Amazon DocumentDB offers the following features to help users optimize costs:

  • Amazon DocumentDB provides per second billing for instances, with a ten minute minimum billing period.
  • Users can temporarily stop compute instances for up to 7 days when they don’t need to access the cluster (great for pausing test clusters over the weekend), and restart the instances when needed.
  • Amazon DocumentDB instances are not data bearing, so users can provision a highly durable cluster with just a single instance, a popular approach for development clusters.
  • Users get backup storage equivalent to 100% of your cluster’s data storage for free each month. Additional backup storage beyond the free allotment is priced as low as $0.02 per GB/month (prices may vary across AWS regions).
  • Amazon DocumentDB’s storage and IO automatically scale to users  workload, so users only pay for the resources used, without needing to pre-provision.
  • Amazon DocumentDB storage is highly durable and available, replicating data six ways across three AZs. While DocumentDB maintains six copies of data, users only pay for a single copy, with pricing as low as $0.10 GB/month (prices may vary across AWS regions).
  • Features like encryption at-rest with KMS, encryption in-transit with TLS, and monitoring with AWS CloudWatch are available for all clusters at no additional cost.
  • Choose from AWS premium support plans with transparent pricing to match needs. 
  • Data transferred across Availability Zones between cluster instances is free.

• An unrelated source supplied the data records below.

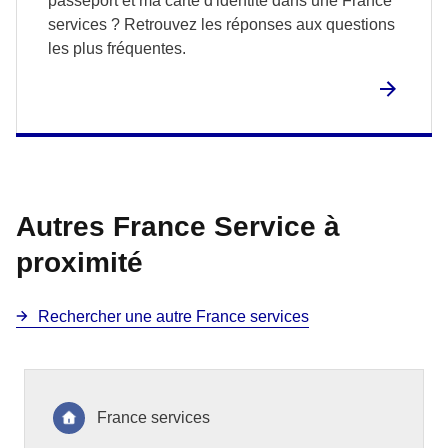
passeport et ma carte d'identité dans une France
services ? Retrouvez les réponses aux questions
les plus fréquentes.
Autres France Service à
proximité
Rechercher une autre France services
France services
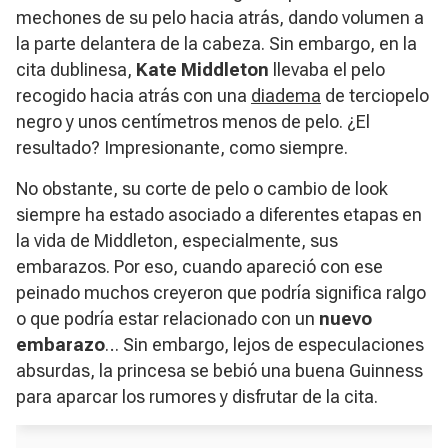
mechones de su pelo hacia atrás, dando volumen a
la parte delantera de la cabeza. Sin embargo, en la
cita dublinesa,
Kate Middleton
llevaba el pelo
recogido hacia atrás con una
diadema
de terciopelo
negro y unos centímetros menos de pelo. ¿El
resultado? Impresionante, como siempre.
No obstante, su corte de pelo o cambio de look
siempre ha estado asociado a diferentes etapas en
la vida de Middleton, especialmente, sus
embarazos. Por eso, cuando apareció con ese
peinado muchos creyeron que podría significa ralgo
o que podría estar relacionado con un
nuevo
embarazo
… Sin embargo, lejos de especulaciones
absurdas, la princesa se bebió una buena Guinness
para aparcar los rumores y disfrutar de la cita.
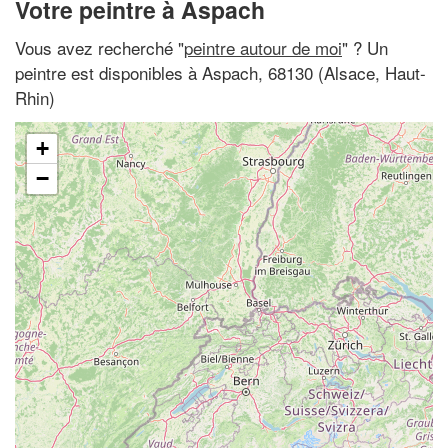
Votre peintre à Aspach
Vous avez recherché "
peintre autour de moi
" ? Un
peintre est disponibles à Aspach, 68130 (Alsace, Haut-
Rhin)
+
−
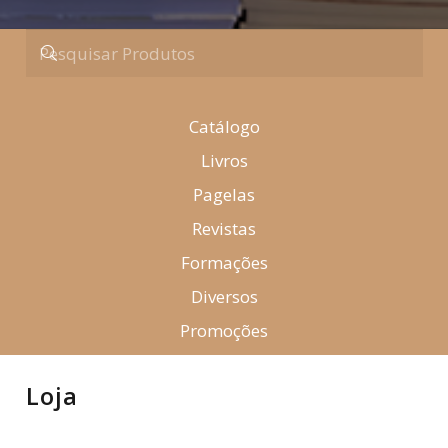
Catálogo
Livros
Pagelas
Revistas
Formações
Diversos
Promoções
Loja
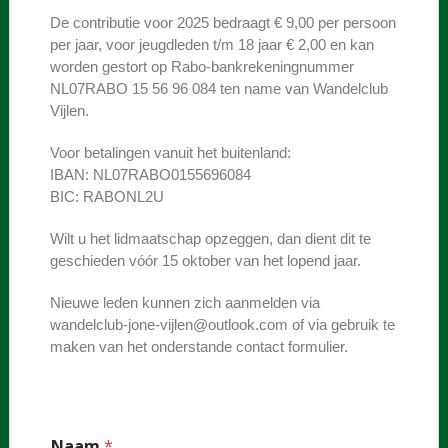
De contributie voor 2025 bedraagt € 9,00 per persoon
per jaar, voor jeugdleden t/m 18 jaar € 2,00 en kan
worden gestort op Rabo-bankrekeningnummer
NL07RABO 15 56 96 084 ten name van Wandelclub
Vijlen.
Voor betalingen vanuit het buitenland:
IBAN: NL07RABO0155696084
BIC: RABONL2U
Wilt u het lidmaatschap opzeggen, dan dient dit te
geschieden vóór 15 oktober van het lopend jaar.
Nieuwe leden kunnen zich aanmelden via
wandelclub-jone-vijlen@outlook.com of via gebruik te
maken van het onderstande contact formulier.
b
Naam
*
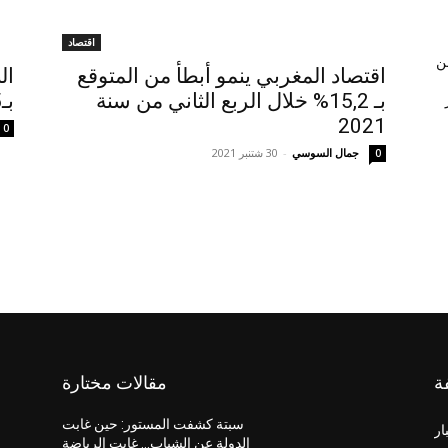
اقتصاد
ن
اقتصاد المغربي ينمو أبطأ من المتوقع
ال
بـ 15,2% خلال الربع الثاني من سنة
بـ4.5 % في 2021
2021
0
جمال السوسي
-
30 شتنبر 2021
0
ة
مقالات مختارة
سبتة كشفت المستور: حين غابت
ار
الدولة عن الشباب… غابت الرياضة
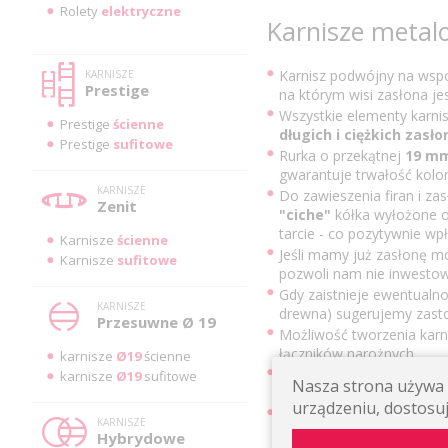
Rolety
elektryczne
Karnisze metal
Karnisz podwójny na wspo
KARNISZE
Prestige
na którym wisi zasłona je
Wszystkie elementy karni
Prestige
ścienne
długich i ciężkich zasło
Prestige
sufitowe
Rurka o przekątnej
19 m
gwarantuje trwałość kolor
KARNISZE
Do zawieszenia firan i z
Zenit
"ciche"
kółka wyłożone od
tarcie - co pozytywnie wpł
Karnisze
ścienne
Jeśli mamy już zasłonę m
Karnisze
sufitowe
pozwoli nam nie inwesto
Gdy zaistnieje ewentualno
KARNISZE
drewna) sugerujemy zast
Przesuwne Ø 19
Możliwość tworzenia karn
łączników narożnych.
karnisze
Ø19
ścienne
Wsporniki posiadają sys
karnisze
Ø19
sufitowe
Nasza strona używa p
Masywna, metalowa podst
urządzeniu, dostosuj
Karnisze metalowe podwó
KARNISZE
szerokiej gamie kolorysty
Hybrydowe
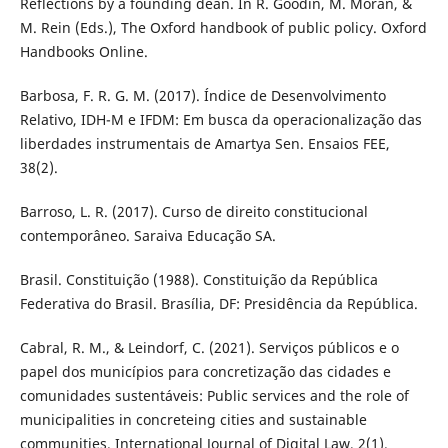
Reflections by a founding dean. In R. Goodin, M. Moran, &
M. Rein (Eds.), The Oxford handbook of public policy. Oxford
Handbooks Online.
Barbosa, F. R. G. M. (2017). Índice de Desenvolvimento
Relativo, IDH-M e IFDM: Em busca da operacionalização das
liberdades instrumentais de Amartya Sen. Ensaios FEE,
38(2).
Barroso, L. R. (2017). Curso de direito constitucional
contemporâneo. Saraiva Educação SA.
Brasil. Constituição (1988). Constituição da República
Federativa do Brasil. Brasília, DF: Presidência da República.
Cabral, R. M., & Leindorf, C. (2021). Serviços públicos e o
papel dos municípios para concretização das cidades e
comunidades sustentáveis: Public services and the role of
municipalities in concreteing cities and sustainable
communities. International Journal of Digital Law, 2(1).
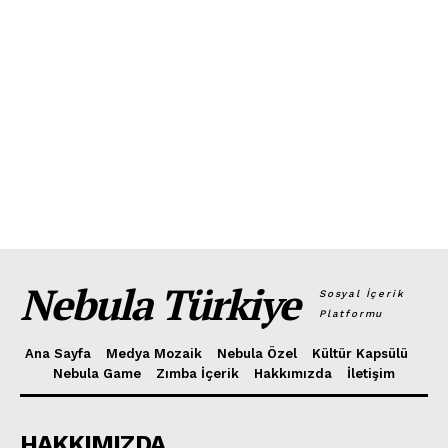
Nebula Türkiye
Sosyal İçerik
Platformu
Ana Sayfa
Medya Mozaik
Nebula Özel
Kültür Kapsülü
Nebula Game
Zımba İçerik
Hakkımızda
İletişim
HAKKIMIZDA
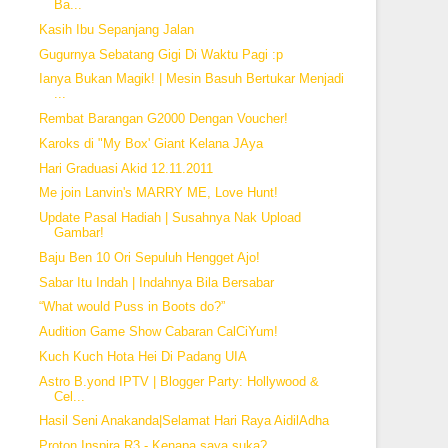
Ba...
Kasih Ibu Sepanjang Jalan
Gugurnya Sebatang Gigi Di Waktu Pagi :p
Ianya Bukan Magik! | Mesin Basuh Bertukar Menjadi
...
Rembat Barangan G2000 Dengan Voucher!
Karoks di "My Box' Giant Kelana JAya
Hari Graduasi Akid 12.11.2011
Me join Lanvin's MARRY ME, Love Hunt!
Update Pasal Hadiah | Susahnya Nak Upload
Gambar!
Baju Ben 10 Ori Sepuluh Hengget Ajo!
Sabar Itu Indah | Indahnya Bila Bersabar
“What would Puss in Boots do?”
Audition Game Show Cabaran CalCiYum!
Kuch Kuch Hota Hei Di Padang UIA
Astro B.yond IPTV | Blogger Party: Hollywood &
Cel...
Hasil Seni Anakanda|Selamat Hari Raya AidilAdha
Proton Inspira R3 - Kenapa saya suka?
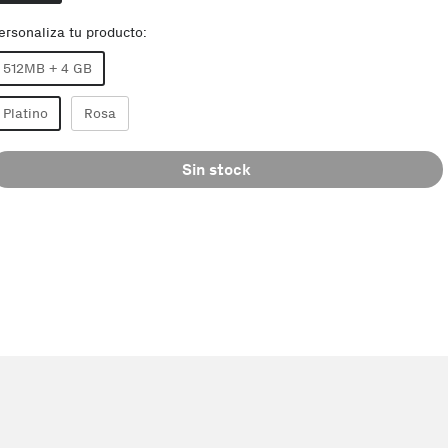
ersonaliza tu producto:
512MB + 4 GB
Platino
Rosa
Sin stock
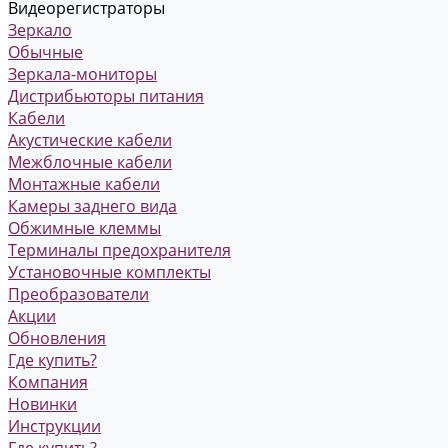
Видеорегистраторы
Зеркало
Обычные
Зеркала-мониторы
Дистрибьюторы питания
Кабели
Акустические кабели
Межблочные кабели
Монтажные кабели
Камеры заднего вида
Обжимные клеммы
Терминалы предохранителя
Установочные комплекты
Преобразователи
Акции
Обновления
Где купить?
Компания
Новинки
Инструкции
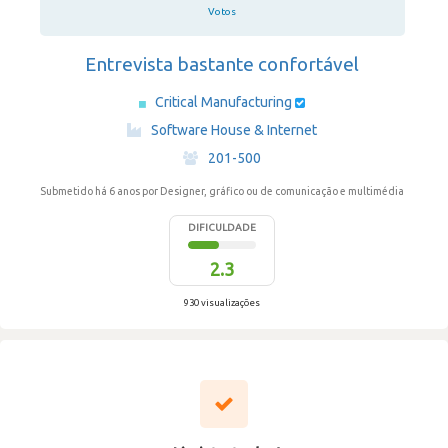
Votos
Entrevista bastante confortável
Critical Manufacturing
·
Software House & Internet
·
201-500
Submetido há 6 anos
por Designer, gráfico ou de comunicação e multimédia
DIFICULDADE
2.3
930 visualizações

Amazon DocumentDB (with MongoDB compatibility) is designed from the ground-up to give users the performance, scalability, and availability need when operating mission-critical MongoDB workloads at scale. Amazon DocumentDB implements the Apache 2.0 open source MongoDB 3.6 API by emulating the responses that a MongoDB client expects from a MongoDB server, allowing the existing MongoDB drivers and tools with Amazon DocumentDB. Developers can use the same MongoDB application code, drivers, and tools as they do today to run, manage, and scale workloads on Amazon DocumentDB and enjoy improved performance, scalability, and availability without having to worry about managing the underlying infrastructure.

  • Customers can use AWS Database Migration Service (DMS) for free (for six months) to easily migrate their on-premises or Amazon Elastic Compute Cloud (EC2) MongoDB non-relational databases to Amazon DocumentDB with virtually no downtime.
  • When developing modern applications, document databases like MongoDB are a popular choice for storing semi-structured data for use cases like product catalogs, user profiles, mobile applications, and content management. 
  • Amazon DocumentDB automatically grows the size of storage volume as database storage needs grow. The storage volume grows in increments of 10 GB, up to a maximum of 64 TB.
  • Amazon DocumentDB is unique in the database architecture, that was designed for the cloud and is built on a distributed, fault-tolerant, self-healing storage system that gives the performance, scalability, and availability necessary when operating mission-critical MongoDB workloads at scale.